Tricky geometry question

Question

Suppose $ABCD$ is a rhombus, and $M \in BC$, $N \in CD$. It is known that $AMN$ is an equilateral triangle. Find the angle $ABC$.

Answer 1

Let's forget the symmetric cases for a moment.

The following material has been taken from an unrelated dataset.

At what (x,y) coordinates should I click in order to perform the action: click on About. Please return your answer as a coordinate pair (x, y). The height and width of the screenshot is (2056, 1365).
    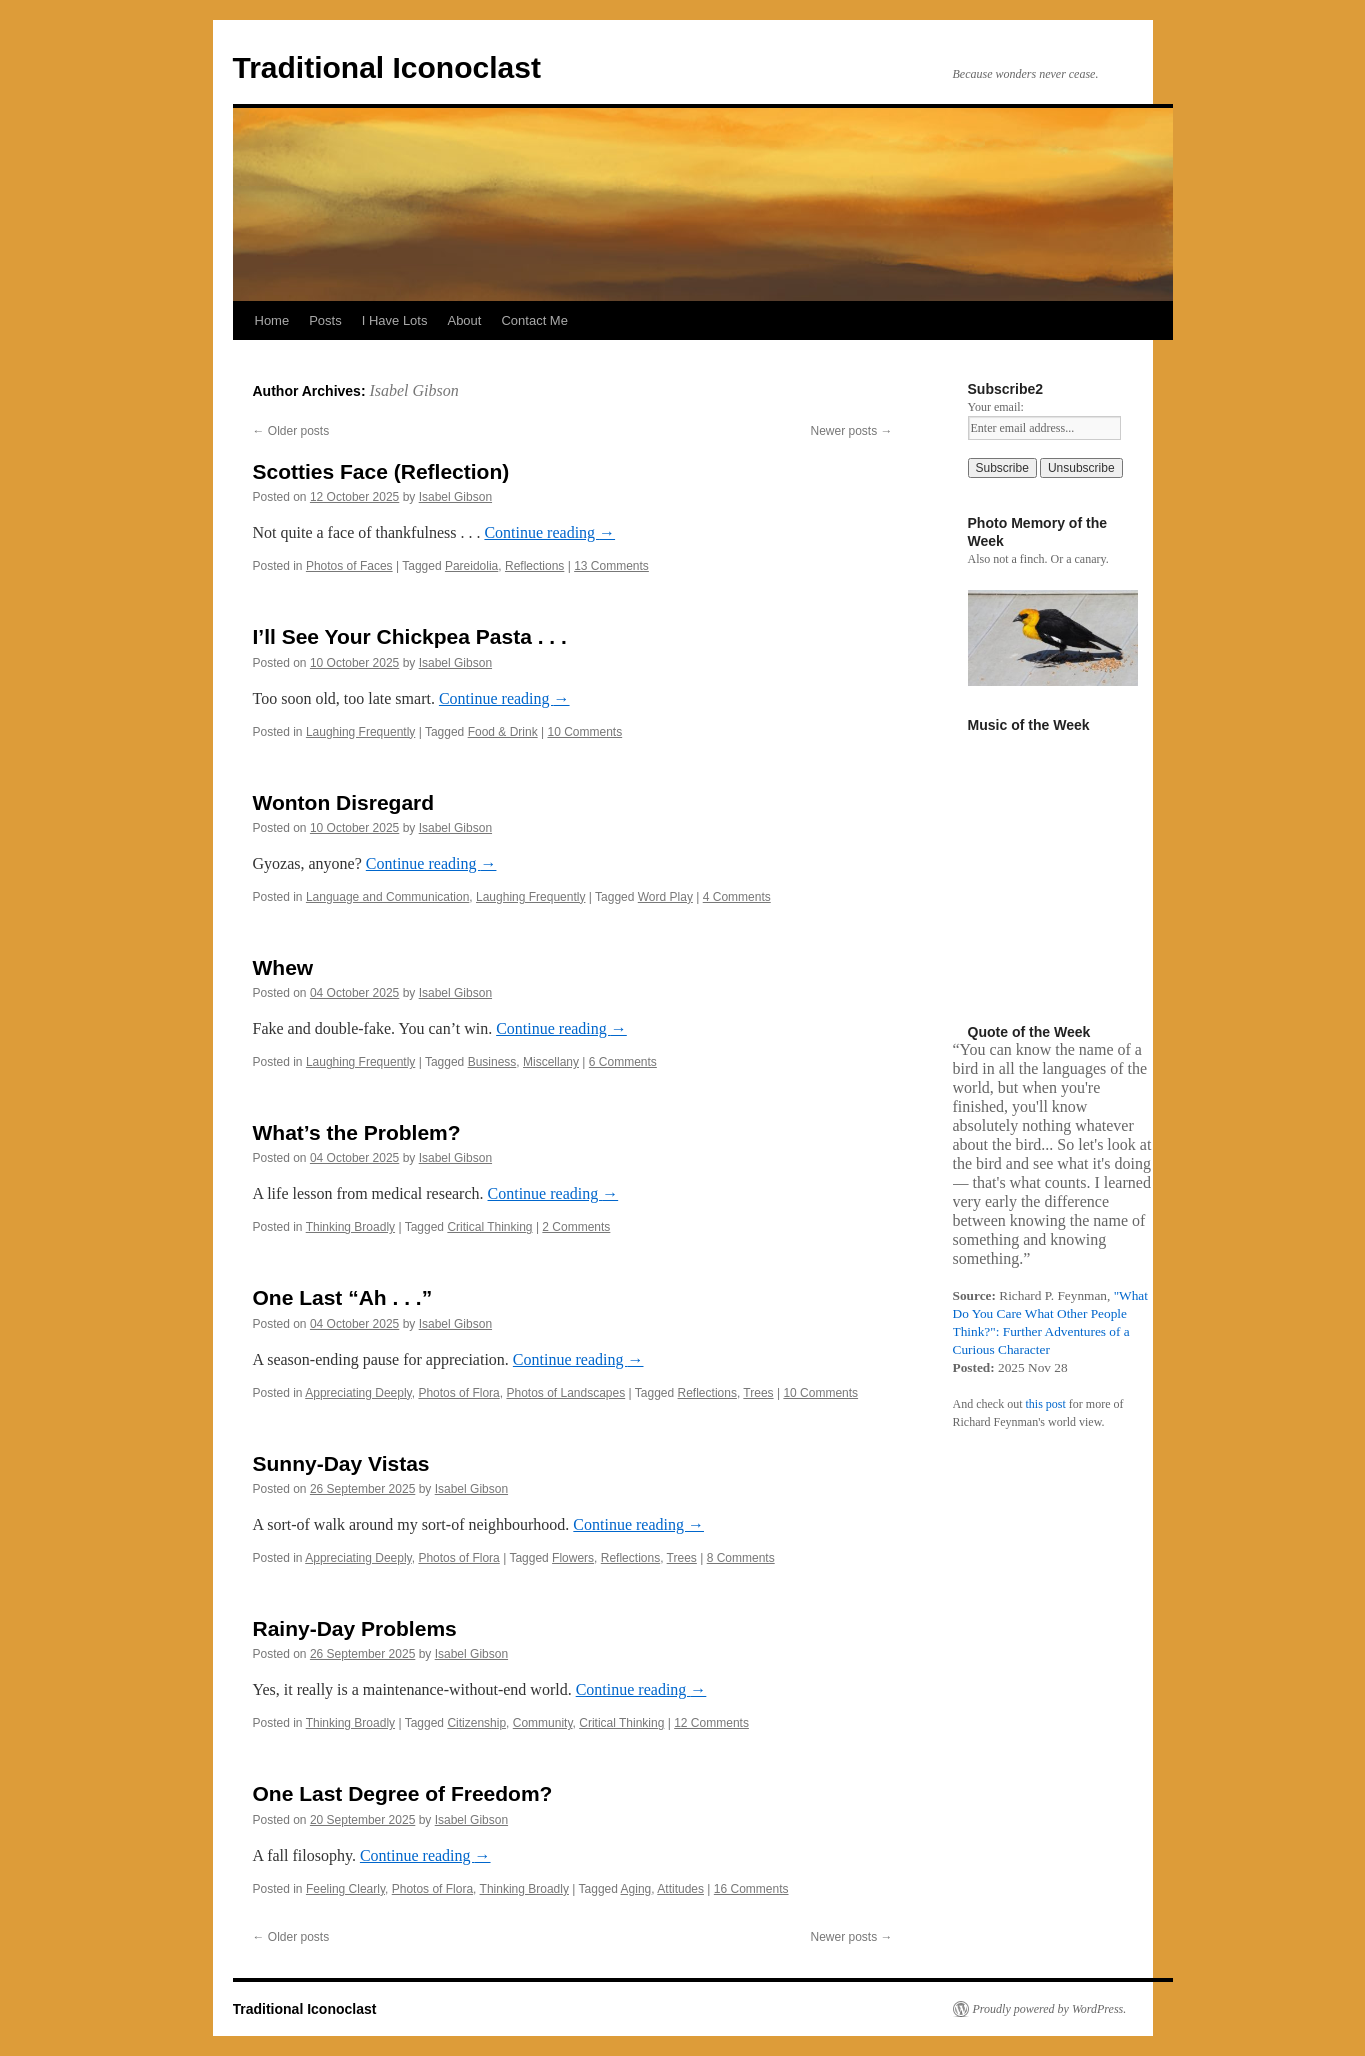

Say (without loss of generality), $BM < CN$. Assume $M^* \in CD$ is the image of $M$ under reflection in diagonal $AC$. Then $MN$ is orthogonal to $AC$ and $AM^* = AM = AN = MN.$ Since $ABCD$ is a rhombus, $BD$ is perpendicular to $AC$ so $MM^*$ is parallel to $BD$. Now consider the circle $c_A$ centered at $A$ and of radius $AM$. Then $c_A$ goes through the points $M, \, N, \, M^*$. Then $$\angle \, MM^*N = \frac{1}{2} \, \angle \, MAN = \frac{1}{2} \, 60^{\circ} = 30^{\circ}$$. However, since $MM^*$ is parallel to $BD$ $$\angle \, BDC = \angle \, MM^*N = 30^{\circ}$$ and since $ABCD$ is a rhombus, $$\angle \, ABC = \angle \, CDA = 2 \, \angle BDC = 60^{\circ}$$

This is a bit rushed, but sounds more or less correct.